The rite soothed her, and even seemed to give some comfort and courage to the other women. Enough so that when the priestess drew one aside as the rest left, she did not even get a token resistance to her questions.

"There are two of the guards," the woman said wearily. "They found where we women were hidden and now they demand some of the men's rations and money to keep their silence. They are selling food to those who have money. They were demanding sex, too, but some of the men said they would kill them, even if it meant discovery."
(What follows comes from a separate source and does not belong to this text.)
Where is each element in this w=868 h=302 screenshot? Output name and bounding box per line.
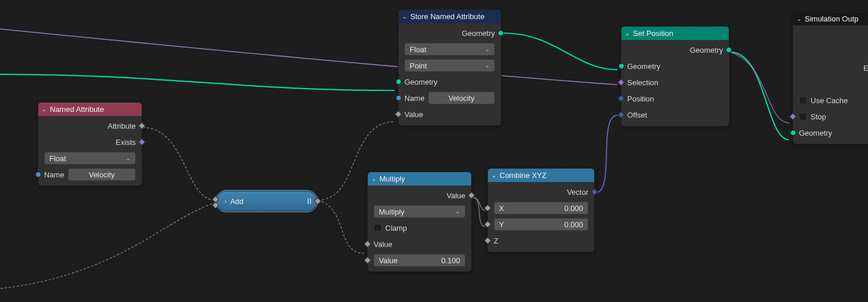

The priestess frowned. "We will see what can be done. Do you know the names of these two?"

The women nodded.

On the small black altar the half almond lay, unwithered, still waiting. The priestess looked at it and sighed again. There was power there. But it was not hers. It was not anyone's . . . without a price.

* * *

Stella had come over principally to gossip, but officially to see if Maria would sell her a few eggs. They were sitting in the kitchen because it seemed the place where Stella's smaller two could do the least damage. Maria looked on Stella's younger children—who were now engaged in an exercise in seeing how far they could try everybody's patience—as an experience that would put most women off motherhood. They were both little boys, and Stella let them get away with the kind of mayhem she plainly didn't tolerate in her older daughters.

There was a furious bleating from the goat, followed by a polite knock at the door. Maria went to it. Stella peered curiously around her shoulder—and gasped to see who the visitor was.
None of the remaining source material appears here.